SF units are supposed to be used as precision instruments at the enemy's key assets. C2 nodes, Artillery units, undertake sabotage, deep recce - things that enable and empower your conventional units to increase their efficacy manifold times.

And its not as if IA is blind to this, just the last 40 years of CI/CT have blunted the blade.
I think most important are the launch and recovery mediums/platforms because they determine how further you operate with your SF. Take this as an example:
Delta Force's blunder in Operation Eagle Claw, made them and SEAL Team 6 being used tactically during Grenada, Panama & 1st Gulf War rather than strategically with the only exception of rescue of a CIA asset from an Panamanian prison.
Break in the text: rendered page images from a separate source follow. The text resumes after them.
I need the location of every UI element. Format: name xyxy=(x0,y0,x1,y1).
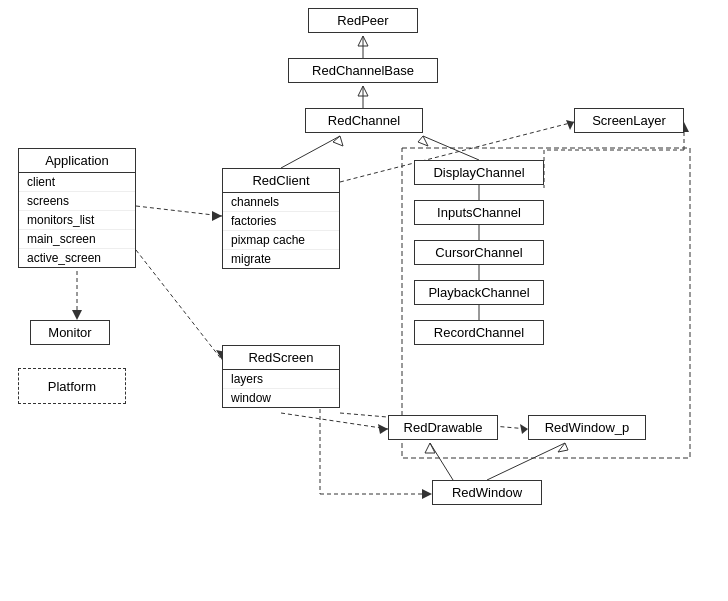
redscreen-attr-window: window xyxy=(223,389,339,407)
recordchannel-title: RecordChannel xyxy=(415,321,543,344)
svg-marker-1 xyxy=(358,36,368,46)
redchannel-box: RedChannel xyxy=(305,108,423,133)
svg-line-24 xyxy=(281,413,388,429)
redscreen-attr-layers: layers xyxy=(223,370,339,389)
svg-line-6 xyxy=(423,136,479,160)
redpeer-box: RedPeer xyxy=(308,8,418,33)
redwindow-title: RedWindow xyxy=(433,481,541,504)
svg-marker-29 xyxy=(425,443,435,453)
application-attr-screens: screens xyxy=(19,192,135,211)
inputschannel-box: InputsChannel xyxy=(414,200,544,225)
svg-line-30 xyxy=(487,443,565,480)
redchannelbase-title: RedChannelBase xyxy=(289,59,437,82)
cursorchannel-title: CursorChannel xyxy=(415,241,543,264)
svg-line-4 xyxy=(281,136,340,168)
platform-box: Platform xyxy=(18,368,126,404)
redscreen-box: RedScreen layers window xyxy=(222,345,340,408)
svg-marker-5 xyxy=(333,136,343,146)
redchannelbase-box: RedChannelBase xyxy=(288,58,438,83)
redpeer-title: RedPeer xyxy=(309,9,417,32)
svg-marker-7 xyxy=(418,136,428,146)
svg-marker-25 xyxy=(378,424,388,434)
redclient-attr-migrate: migrate xyxy=(223,250,339,268)
redwindow-p-box: RedWindow_p xyxy=(528,415,646,440)
redclient-attr-pixmap-cache: pixmap cache xyxy=(223,231,339,250)
svg-marker-31 xyxy=(558,443,568,452)
monitor-box: Monitor xyxy=(30,320,110,345)
inputschannel-title: InputsChannel xyxy=(415,201,543,224)
diagram: RedPeer RedChannelBase RedChannel Screen… xyxy=(0,0,728,601)
platform-title: Platform xyxy=(40,375,104,398)
redclient-attr-factories: factories xyxy=(223,212,339,231)
redclient-attr-channels: channels xyxy=(223,193,339,212)
displaychannel-title: DisplayChannel xyxy=(415,161,543,184)
cursorchannel-box: CursorChannel xyxy=(414,240,544,265)
reddrawable-box: RedDrawable xyxy=(388,415,498,440)
redwindow-box: RedWindow xyxy=(432,480,542,505)
application-attr-active-screen: active_screen xyxy=(19,249,135,267)
displaychannel-box: DisplayChannel xyxy=(414,160,544,185)
application-attr-monitors-list: monitors_list xyxy=(19,211,135,230)
redclient-box: RedClient channels factories pixmap cach… xyxy=(222,168,340,269)
svg-marker-3 xyxy=(358,86,368,96)
screenlayer-box: ScreenLayer xyxy=(574,108,684,133)
svg-marker-13 xyxy=(212,211,222,221)
svg-marker-19 xyxy=(566,120,574,130)
svg-marker-15 xyxy=(72,310,82,320)
svg-line-28 xyxy=(430,443,453,480)
application-attr-client: client xyxy=(19,173,135,192)
svg-line-12 xyxy=(136,206,222,216)
redclient-title: RedClient xyxy=(223,169,339,193)
svg-marker-35 xyxy=(422,489,432,499)
arrows-svg xyxy=(0,0,728,601)
redchannel-title: RedChannel xyxy=(306,109,422,132)
application-box: Application client screens monitors_list… xyxy=(18,148,136,268)
redwindow-p-title: RedWindow_p xyxy=(529,416,645,439)
screenlayer-title: ScreenLayer xyxy=(575,109,683,132)
playbackchannel-title: PlaybackChannel xyxy=(415,281,543,304)
svg-line-16 xyxy=(136,250,222,360)
svg-marker-27 xyxy=(520,424,528,434)
playbackchannel-box: PlaybackChannel xyxy=(414,280,544,305)
application-attr-main-screen: main_screen xyxy=(19,230,135,249)
redscreen-title: RedScreen xyxy=(223,346,339,370)
recordchannel-box: RecordChannel xyxy=(414,320,544,345)
reddrawable-title: RedDrawable xyxy=(389,416,497,439)
application-title: Application xyxy=(19,149,135,173)
monitor-title: Monitor xyxy=(31,321,109,344)
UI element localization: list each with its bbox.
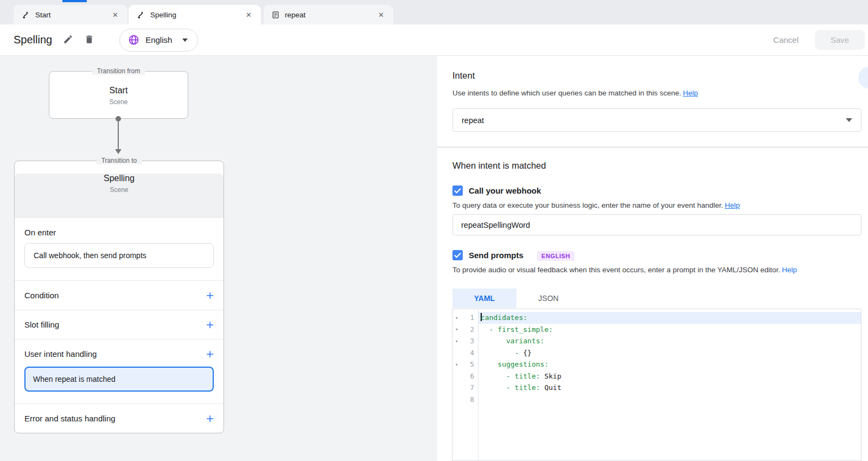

Similarly, Bravo Two Zero failed it's mission to destroy scud missiles because they choose to patrol on foot rather than use a land rover which other SAS teams did and were successful
In 2003 invasion of Iraq at midnight a small white propeller aircraft descended out of the darkness about 115 miles northwest of Baghdad. The plane had been in the inventory for years but had never before been used for a clandestine infiltration. Now its two Echo Squadron pilots were a hundred miles behind enemy lines searching through their night vision goggles for a place to land. There was no airfield—not even a dirt strip—nearby. Again what would determine how far it would land, I say that if launch and recovery platforms determine how far an SF team can go, the converse is also true. Up ahead, on the only paved road for miles around, they spotted the glow of an infrared chemical light a 24th Special Tactics Squadron operator had placed where he wanted them to touch down. Aligning the aircraft with the thin black ribbon across the desert, the lead pilot lowered the plane until the wheels screeched on the tarmac and the aircraft came to a rest. That allowed Delta to insert into Iraqi territory and use vehicles to go in the 'deepest that any special forces unit was ever able to insert into another country's border'.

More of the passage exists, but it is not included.